The Pennsylvania Commission for Women advises Gov. Tom Wolf on issues affecting women across the Commonwealth. The group’s commissioner BJ Leder joined Pennsylvania Secretary of Health Rachel Levine and Todd Snovel, the executive director for the Pennsylvania Commission on LGBTQ Affairs, last week in presenting the award to the Bradbury-Sullivan LGBT Community Center’s Executive Director Adrian Shanker and Claire Ippoliti, breast cancer survivor and board treasurer for the Lehigh Valley organization, at the Pennsylvania Governor’s Residence in Harrisburg.
Bradbury-Sullivan Center was the lone LGBTQ organization among the 10 honorees, which also included Philadelphia nonprofit Health Promotion Council, PA Breast Cancer Coalition, Danville-based Geisinger Medical Center and Northeast Regional Cancer Institute in Scranton.
“It’s nice to be recognized, but it’s more important that the work that we're doing is making a difference,” Shanker told PGN, adding that the data the Bradbury-Sullivan Center collects “is crucial to being able to promote a high quality of health for all people, including breast cancer screenings for LGBT people with breast tissue.”
Bradbury-Sullivan LGBT Community Center administers the Pennsylvania LGBT Health Needs Assessment every two years in collaboration with the state Department of Health with the intent of collecting comprehensive data on LGBT health disparities, including those in breast cancer screenings, Shanker said. The tool was first used regionally at the end of 2015 and start of 2016, and then across the Commonwealth in 2018.

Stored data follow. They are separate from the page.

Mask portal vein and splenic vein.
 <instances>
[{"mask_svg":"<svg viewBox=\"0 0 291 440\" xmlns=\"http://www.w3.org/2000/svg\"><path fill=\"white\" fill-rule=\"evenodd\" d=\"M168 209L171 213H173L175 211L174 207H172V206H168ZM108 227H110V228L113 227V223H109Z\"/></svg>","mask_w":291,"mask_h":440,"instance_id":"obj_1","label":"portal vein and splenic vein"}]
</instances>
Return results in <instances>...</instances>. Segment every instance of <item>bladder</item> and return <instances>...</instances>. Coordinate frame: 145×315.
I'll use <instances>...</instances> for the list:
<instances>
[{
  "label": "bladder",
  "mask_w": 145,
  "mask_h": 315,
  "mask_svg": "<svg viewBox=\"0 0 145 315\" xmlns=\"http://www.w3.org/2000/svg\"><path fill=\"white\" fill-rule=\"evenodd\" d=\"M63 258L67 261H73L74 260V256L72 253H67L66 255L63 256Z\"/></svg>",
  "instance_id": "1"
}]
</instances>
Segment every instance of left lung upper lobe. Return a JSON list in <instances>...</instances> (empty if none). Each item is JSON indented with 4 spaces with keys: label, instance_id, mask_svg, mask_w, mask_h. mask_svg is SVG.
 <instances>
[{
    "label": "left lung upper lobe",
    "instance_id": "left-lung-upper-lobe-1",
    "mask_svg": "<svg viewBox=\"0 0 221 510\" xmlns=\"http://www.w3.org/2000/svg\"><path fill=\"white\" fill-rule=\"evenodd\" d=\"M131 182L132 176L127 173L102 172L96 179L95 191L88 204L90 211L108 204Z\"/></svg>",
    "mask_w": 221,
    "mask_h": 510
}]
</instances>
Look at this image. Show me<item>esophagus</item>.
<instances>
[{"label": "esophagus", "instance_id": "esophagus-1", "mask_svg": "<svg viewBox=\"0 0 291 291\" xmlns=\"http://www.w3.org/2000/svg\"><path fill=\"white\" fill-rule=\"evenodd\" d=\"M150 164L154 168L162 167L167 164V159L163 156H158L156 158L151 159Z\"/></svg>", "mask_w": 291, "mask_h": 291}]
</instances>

Last year’s responses came from 4,679 LGBT-identified Pennsylvanians from more than 800 zip codes across 64 of the Keystone State’s 67 counties, Shanker said. Philadelphians accounted for 10 percent of participants.
The 2018 assessment revealed that among participants over age 40 and assigned female at birth, 13 percent had never had a mammogram, a breast X-ray that detects early signs of cancer. The results skyrocketed for trans and gender-nonconforming people in the same age range who self-identified as eligible for a mammogram, showing that 46 percent had never had the exam.

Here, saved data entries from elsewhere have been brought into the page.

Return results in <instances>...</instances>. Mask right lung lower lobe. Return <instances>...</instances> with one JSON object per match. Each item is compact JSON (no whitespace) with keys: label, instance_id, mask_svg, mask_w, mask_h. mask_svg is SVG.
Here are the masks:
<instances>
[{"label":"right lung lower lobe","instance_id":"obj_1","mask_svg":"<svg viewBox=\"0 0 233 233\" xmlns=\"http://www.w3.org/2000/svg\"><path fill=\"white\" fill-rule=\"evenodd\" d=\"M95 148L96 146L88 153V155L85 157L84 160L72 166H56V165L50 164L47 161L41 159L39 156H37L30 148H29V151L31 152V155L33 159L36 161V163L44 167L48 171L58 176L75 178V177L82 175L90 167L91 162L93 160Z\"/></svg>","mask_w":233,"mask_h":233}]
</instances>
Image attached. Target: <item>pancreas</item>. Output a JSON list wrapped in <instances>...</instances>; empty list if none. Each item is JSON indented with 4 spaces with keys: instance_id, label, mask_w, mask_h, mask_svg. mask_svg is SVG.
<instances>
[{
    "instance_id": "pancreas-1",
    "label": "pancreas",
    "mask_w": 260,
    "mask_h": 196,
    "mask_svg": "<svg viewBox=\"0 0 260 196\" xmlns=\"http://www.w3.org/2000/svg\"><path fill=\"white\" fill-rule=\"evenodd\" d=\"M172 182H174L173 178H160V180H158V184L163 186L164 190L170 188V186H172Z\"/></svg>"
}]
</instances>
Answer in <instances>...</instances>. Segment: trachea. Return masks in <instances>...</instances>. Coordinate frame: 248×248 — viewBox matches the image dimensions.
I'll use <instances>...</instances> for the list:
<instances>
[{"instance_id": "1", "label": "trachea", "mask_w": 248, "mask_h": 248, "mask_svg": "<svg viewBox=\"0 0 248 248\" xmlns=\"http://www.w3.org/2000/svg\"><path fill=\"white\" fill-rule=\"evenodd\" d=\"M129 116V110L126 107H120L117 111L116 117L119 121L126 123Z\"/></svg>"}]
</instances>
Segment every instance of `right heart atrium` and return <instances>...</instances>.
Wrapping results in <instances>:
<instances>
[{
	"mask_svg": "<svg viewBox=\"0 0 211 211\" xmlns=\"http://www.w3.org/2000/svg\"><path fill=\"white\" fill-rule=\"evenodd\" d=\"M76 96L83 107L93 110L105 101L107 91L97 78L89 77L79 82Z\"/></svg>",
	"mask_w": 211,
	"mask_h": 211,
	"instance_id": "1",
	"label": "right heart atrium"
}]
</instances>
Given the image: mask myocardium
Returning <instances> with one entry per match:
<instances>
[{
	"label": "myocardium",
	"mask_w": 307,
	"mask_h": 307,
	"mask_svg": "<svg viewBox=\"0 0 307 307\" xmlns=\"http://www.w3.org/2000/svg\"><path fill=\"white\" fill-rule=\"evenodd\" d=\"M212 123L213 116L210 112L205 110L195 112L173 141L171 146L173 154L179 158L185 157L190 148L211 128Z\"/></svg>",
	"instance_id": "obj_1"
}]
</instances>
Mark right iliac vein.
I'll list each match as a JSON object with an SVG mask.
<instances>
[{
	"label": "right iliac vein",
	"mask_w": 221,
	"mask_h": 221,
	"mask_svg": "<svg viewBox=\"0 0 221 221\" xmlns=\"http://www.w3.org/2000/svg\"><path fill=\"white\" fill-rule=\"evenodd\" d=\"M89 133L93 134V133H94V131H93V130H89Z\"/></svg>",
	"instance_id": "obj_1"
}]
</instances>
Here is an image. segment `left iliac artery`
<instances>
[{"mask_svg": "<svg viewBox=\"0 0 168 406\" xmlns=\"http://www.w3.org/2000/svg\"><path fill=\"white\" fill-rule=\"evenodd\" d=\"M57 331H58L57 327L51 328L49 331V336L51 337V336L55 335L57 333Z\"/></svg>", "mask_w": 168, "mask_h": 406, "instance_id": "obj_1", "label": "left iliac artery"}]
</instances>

"LGBT community members need to get screened for breast cancer because early detection can save lives. It's not just a slogan to those of us who are survivors — it's real,” Ippoliti said. “And we need information, like the data Bradbury-Sullivan LGBT Community Center collects through the needs assessment, to demonstrate that here in Pennsylvania, we have an issue with LGBT people not receiving these screenings.”
Bradbury-Sullivan Center’s needs assessment finds that one of the main reasons LGBTQ folks don’t receive mammograms is fear of accessing health care, Shanker said.
One-fourth of responders said they aren’t out to any of their health care providers, and more than 56 percent indicated they “sometimes, often or always” are afraid of negative reactions from medical professionals, Shanker told PGN. This rate jumps to 75 percent among the trans community.
Spaces that provide gender-related cancer care, such as mammograms and cervical cancer screenings, can sometimes be exclusionary, Shanker said.
“They can sometimes be places where LGBT people don’t feel safe or comfortable accessing care,” he added. “So for lesbian, bisexual women or transgender men, not every health care provider is providing culturally appropriate care to them. We know that these barriers to care sometimes prevent people from accessing the care that they need, especially when it comes to cancer screenings.”
The Human Rights Campaign released a report last month stating that LGBTQ Americans “remain largely invisible to the local, state, and federal officials charged with ensuring their health, safety, and wellbeing” due to a lack of government data collection efforts focused on the queer community.
Such findings underscore the “critical” need for data collection efforts like the Pennsylvania LGBT Health Needs Assessment, Shanker said.
He added Bradbury-Sullivan Center’s goal is for the findings to be used by health care providers, public health agencies, LGBTQ organizations and insurance companies to inform more-inclusive health care practices.
“When we understand the disparities, then we can work to address them,” Shanker said. “It’s very hard to work to address the disparities without the data.”
The next Pennsylvania LGBT Health Needs Assessment will take place in 2020.